:: How to complete this task ::
Read the data below line by line and copy each one with "phần" in it.

::: Records provided

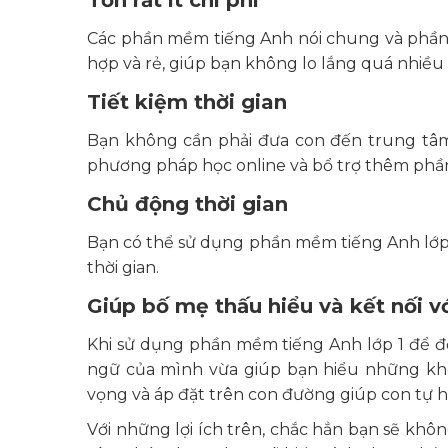
Các phần mềm tiếng Anh nói chung và phần 
hợp và rẻ, giúp bạn không lo lắng quá nhiều 
Tiết kiệm thời gian
Bạn không cần phải đưa con đến trung tâm
phương pháp học online và bổ trợ thêm phần
Chủ động thời gian
Bạn có thể sử dụng phần mềm tiếng Anh lớp 1 
thời gian.
Giúp bố mẹ thấu hiểu và kết nối v
Khi sử dụng phần mềm tiếng Anh lớp 1 để đ
ngữ của mình vừa giúp bạn hiểu những khó 
vọng và áp đặt trên con đường giúp con tự 
Với những lợi ích trên, chắc hẳn bạn sẽ kh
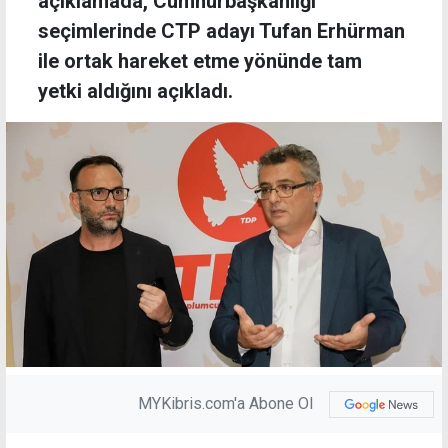
açıklamada, Cumhurbaşkanlığı
seçimlerinde CTP adayı Tufan Erhürman
ile ortak hareket etme yönünde tam
yetki aldığını açıkladı.
MYKibris.com'a Abone Ol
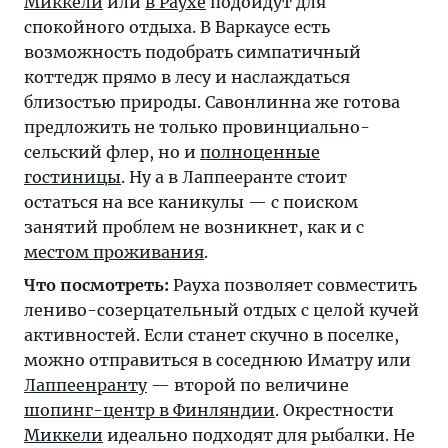
Миккели
или
в Раухе
подойдут для
спокойного отдыха. В Варкаусе есть
возможность подобрать
симпатичный
коттедж
прямо в лесу и наслаждаться
близостью природы. Савонлинна же готова
предложить не только провинциально-
сельский флер, но и
полноценные
гостиницы
. Ну а в Лаппееранте стоит
остаться на все каникулы — с поиском
занятий проблем не возникнет, как и с
местом проживания
.
Что посмотреть:
Рауха позволяет совместить
лениво-созерцательный отдых с целой кучей
активностей. Если станет скучно в поселке,
можно отправиться в соседнюю Иматру или
Лаппеенранту
— второй по величине
шопинг-центр в Финляндии
. Окрестности
Миккели
идеально подходят для рыбалки. Не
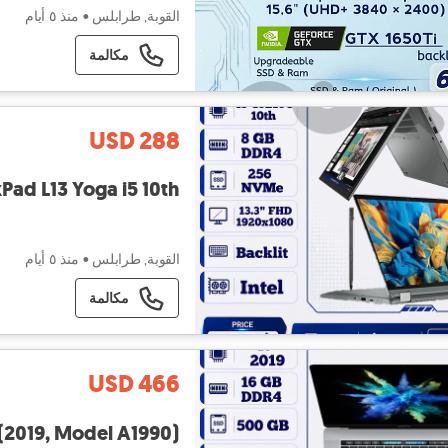
القوبة, طرابلس
•
منذ ٥ أيام
مكالمة
USD 288
Pad L13 Yoga i5 10th
القوبة, طرابلس
•
منذ ٥ أيام
مكالمة
USD 466
 (2019, Model A1990)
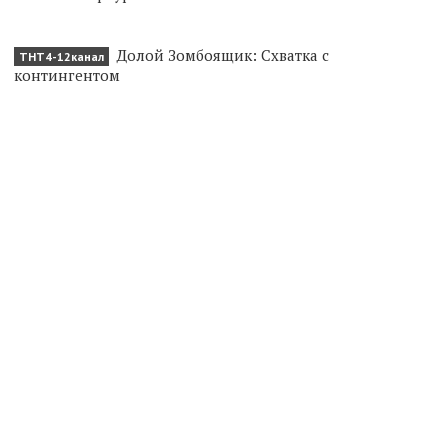
Долой Зомбоящик: Схватка с
ТНТ4-12канал
контингентом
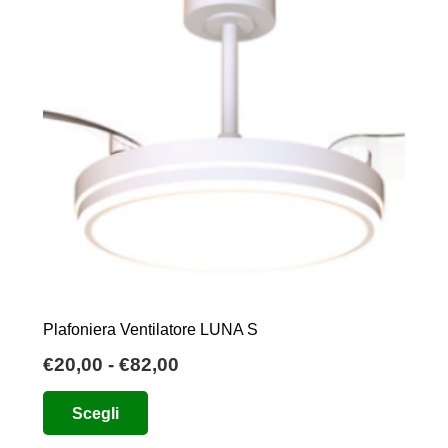
Plafoniera Ventilatore LUNA S
Fascia
€
20,00
-
€
82,00
di
Questo
Scegli
prezzo:
prodotto
da
ha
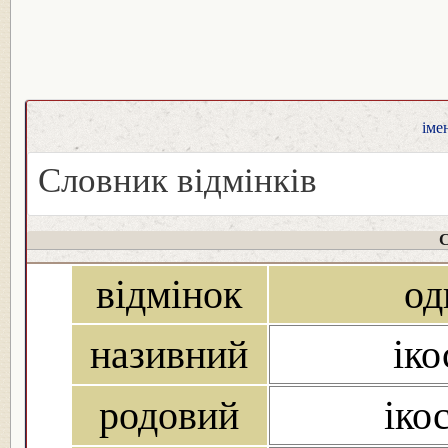
іме
Словник відмінків
С
відмінок
од
називний
іко
родовий
ікос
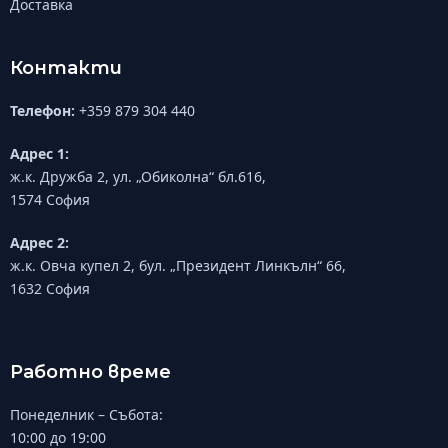
Доставка
Контакти
Телефон:
+359 879 304 440
Адрес 1:
ж.к. Дружба 2, ул. „Обиколна“ бл.616,
1574 София
Адрес 2:
ж.к. Овча купел 2, бул. „Президент Линкълн“ 66,
1632 София
Работно време
Понеделник – Събота:
10:00 до 19:00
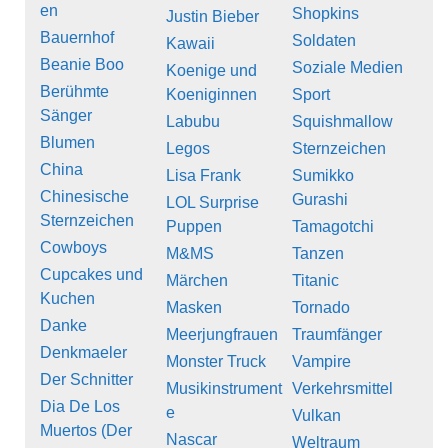
en
Shopkins
Justin Bieber
Bauernhof
Soldaten
Kawaii
Beanie Boo
Soziale Medien
Koenige und
Berühmte
Koeniginnen
Sport
Sänger
Labubu
Squishmallow
Blumen
Legos
Sternzeichen
China
Lisa Frank
Sumikko
Chinesische
Gurashi
LOL Surprise
Sternzeichen
Puppen
Tamagotchi
Cowboys
M&MS
Tanzen
Cupcakes und
Märchen
Titanic
Kuchen
Masken
Tornado
Danke
Meerjungfrauen
Traumfänger
Denkmaeler
Monster Truck
Vampire
Der Schnitter
Musikinstrument
Verkehrsmittel
Dia De Los
e
Vulkan
Muertos (Der
Nascar
Weltraum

::::::

:: Solved exercise ::
Các phần mềm tiếng Anh nói chung và phần 
phương pháp học online và bổ trợ thêm phần
Bạn có thể sử dụng phần mềm tiếng Anh lớp 1 
Khi sử dụng phần mềm tiếng Anh lớp 1 để đ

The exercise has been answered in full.